A- Saint Paul et le Christ.
Chers frères et sœurs,
Dans la catéchèse
précédente, il y a quinze jours, je me suis efforcé
de tracer les lignes essentielles de la biographie de l'Apôtre
Paul. Nous avons vu de quelle manière la rencontre avec
le Christ sur le chemin de Damas a littéralement révolutionné
sa vie. Le Christ devint sa raison d'être et la motivation
profonde de tout son travail apostolique. Dans ses lettres,
après le nom de Dieu, qui apparaît plus de cinq
cents fois, le nom qui est mentionné le plus souvent
est celui du Christ (trois cent quatre-vingt fois). Il est donc
important que nous nous rendions compte à quel point
Jésus Christ peut influencer la vie d'un homme et donc
également notre vie elle-même. En réalité,
Jésus Christ est le sommet de l'histoire salvifique et
donc la véritable marque de distinction dans le dialogue
avec les autres religions.
En considérant Paul, nous
pourrions formuler ainsi l'interrogation de fond : comment se
produit la rencontre d'un être humain avec le Christ ?
Et en quoi consiste la relation qui en découle ? La réponse
donnée par Paul peut être divisée en deux
temps. En premier lieu, Paul nous aide à comprendre la
valeur absolument fondatrice et irremplaçable de la foi.

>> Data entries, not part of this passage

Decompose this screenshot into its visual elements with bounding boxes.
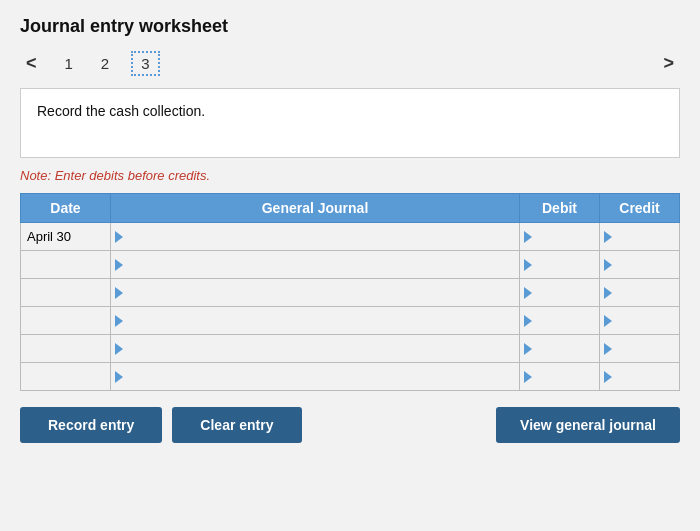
main-container: Journal entry worksheet < 1 2 3 > Record… xyxy=(0,0,700,531)
prev-arrow[interactable]: < xyxy=(20,51,43,76)
row-indicator-icon xyxy=(115,287,123,299)
debit-input-3[interactable] xyxy=(532,307,599,334)
clear-entry-button[interactable]: Clear entry xyxy=(172,407,301,443)
table-row xyxy=(21,335,680,363)
gj-input-5[interactable] xyxy=(123,363,519,390)
credit-input-3[interactable] xyxy=(612,307,679,334)
pagination-row: < 1 2 3 > xyxy=(20,51,680,76)
page-2[interactable]: 2 xyxy=(95,53,115,74)
debit-cell-0[interactable] xyxy=(520,223,600,251)
instruction-box: Record the cash collection. xyxy=(20,88,680,158)
debit-cell-2[interactable] xyxy=(520,279,600,307)
note-text: Note: Enter debits before credits. xyxy=(20,168,680,183)
credit-indicator-icon xyxy=(604,343,612,355)
record-entry-button[interactable]: Record entry xyxy=(20,407,162,443)
gj-input-1[interactable] xyxy=(123,251,519,278)
debit-indicator-icon xyxy=(524,343,532,355)
credit-cell-3[interactable] xyxy=(600,307,680,335)
page-3[interactable]: 3 xyxy=(131,51,159,76)
row-indicator-icon xyxy=(115,371,123,383)
date-cell-5 xyxy=(21,363,111,391)
date-cell-0: April 30 xyxy=(21,223,111,251)
date-cell-4 xyxy=(21,335,111,363)
row-indicator-icon xyxy=(115,315,123,327)
table-header-row: Date General Journal Debit Credit xyxy=(21,194,680,223)
gj-cell-3[interactable] xyxy=(111,307,520,335)
gj-cell-5[interactable] xyxy=(111,363,520,391)
debit-input-4[interactable] xyxy=(532,335,599,362)
credit-cell-2[interactable] xyxy=(600,279,680,307)
button-row: Record entry Clear entry View general jo… xyxy=(20,407,680,443)
debit-indicator-icon xyxy=(524,315,532,327)
row-indicator-icon xyxy=(115,259,123,271)
credit-cell-5[interactable] xyxy=(600,363,680,391)
debit-input-2[interactable] xyxy=(532,279,599,306)
debit-cell-1[interactable] xyxy=(520,251,600,279)
date-cell-3 xyxy=(21,307,111,335)
credit-indicator-icon xyxy=(604,287,612,299)
table-row xyxy=(21,279,680,307)
table-row: April 30 xyxy=(21,223,680,251)
gj-input-3[interactable] xyxy=(123,307,519,334)
credit-input-5[interactable] xyxy=(612,363,679,390)
credit-cell-1[interactable] xyxy=(600,251,680,279)
page-title: Journal entry worksheet xyxy=(20,16,680,37)
table-row xyxy=(21,363,680,391)
debit-input-1[interactable] xyxy=(532,251,599,278)
gj-input-4[interactable] xyxy=(123,335,519,362)
gj-input-0[interactable] xyxy=(123,223,519,250)
view-general-journal-button[interactable]: View general journal xyxy=(496,407,680,443)
gj-cell-1[interactable] xyxy=(111,251,520,279)
debit-indicator-icon xyxy=(524,259,532,271)
page-1[interactable]: 1 xyxy=(59,53,79,74)
date-cell-2 xyxy=(21,279,111,307)
table-row xyxy=(21,307,680,335)
debit-indicator-icon xyxy=(524,371,532,383)
row-indicator-icon xyxy=(115,343,123,355)
col-debit: Debit xyxy=(520,194,600,223)
gj-cell-2[interactable] xyxy=(111,279,520,307)
row-indicator-icon xyxy=(115,231,123,243)
gj-cell-0[interactable] xyxy=(111,223,520,251)
instruction-text: Record the cash collection. xyxy=(37,103,205,119)
credit-input-0[interactable] xyxy=(612,223,679,250)
col-credit: Credit xyxy=(600,194,680,223)
table-row xyxy=(21,251,680,279)
credit-input-4[interactable] xyxy=(612,335,679,362)
col-general-journal: General Journal xyxy=(111,194,520,223)
debit-indicator-icon xyxy=(524,287,532,299)
debit-input-0[interactable] xyxy=(532,223,599,250)
next-arrow[interactable]: > xyxy=(657,51,680,76)
date-cell-1 xyxy=(21,251,111,279)
credit-indicator-icon xyxy=(604,315,612,327)
col-date: Date xyxy=(21,194,111,223)
credit-cell-4[interactable] xyxy=(600,335,680,363)
debit-indicator-icon xyxy=(524,231,532,243)
debit-cell-3[interactable] xyxy=(520,307,600,335)
credit-input-2[interactable] xyxy=(612,279,679,306)
credit-indicator-icon xyxy=(604,259,612,271)
credit-cell-0[interactable] xyxy=(600,223,680,251)
debit-input-5[interactable] xyxy=(532,363,599,390)
gj-cell-4[interactable] xyxy=(111,335,520,363)
journal-table: Date General Journal Debit Credit April … xyxy=(20,193,680,391)
credit-indicator-icon xyxy=(604,371,612,383)
credit-input-1[interactable] xyxy=(612,251,679,278)
debit-cell-4[interactable] xyxy=(520,335,600,363)
credit-indicator-icon xyxy=(604,231,612,243)
debit-cell-5[interactable] xyxy=(520,363,600,391)
gj-input-2[interactable] xyxy=(123,279,519,306)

Voilà ce qu'il écrit dans la Lettre aux Romains
: « En effet, nous estimons que l'homme devient juste
par la foi, indépendamment des actes prescrits par la
loi de Moïse » (3, 28). Et il écrit ainsi
dans la Lettre aux Galates : « Cependant nous le savons
bien, ce n'est pas en observant la Loi que l'homme devient juste
devant Dieu, mais seulement par la foi en Jésus Christ
; c'est pourquoi nous avons cru en Jésus Christ pour
devenir des justes par la foi au Christ, mais non par la pratique
de la loi de Moïse, car personne ne devient juste en pratiquant
la Loi » (2, 16). « Etre justifiés »
signifie être rendus justes, c'est-à-dire accueillis
par la justice miséricordieuse de Dieu, et entrer en
communion avec Lui, et en conséquence, pouvoir établir
une relation beaucoup plus authentique avec tous nos frères
: et cela sur la base d'un pardon total de nos péchés.
Eh bien, de manière tout à fait claire, Paul dit
que cette condition de vie ne dépend pas des éventuelles
bonnes œuvres, mais d'une pure grâce de Dieu : «
Lui qui leur donne [aux hommes] d'être des justes par
sa seule grâce, en vertu de la rédemption accomplie
dans le Christ Jésus » (Rm 3, 24).
A travers ces paroles, saint Paul
exprime le contenu fondamental de sa conversion, la nouvelle
direction de sa vie, qui résulte de sa rencontre avec
le Christ Ressuscité. Paul, avant sa conversion, n'avait
pas été un homme éloigné de Dieu
et de sa Loi. Au contraire, il était observant, d'une
observance fidèle jusqu'au fanatisme. A la lumière
de la rencontre avec le Christ, il comprit cependant que de
cette manière, il avait cherché à se construire
lui-même, à construire sa propre justice, et qu'avec
toute cette justice, il avait vécu pour lui-même.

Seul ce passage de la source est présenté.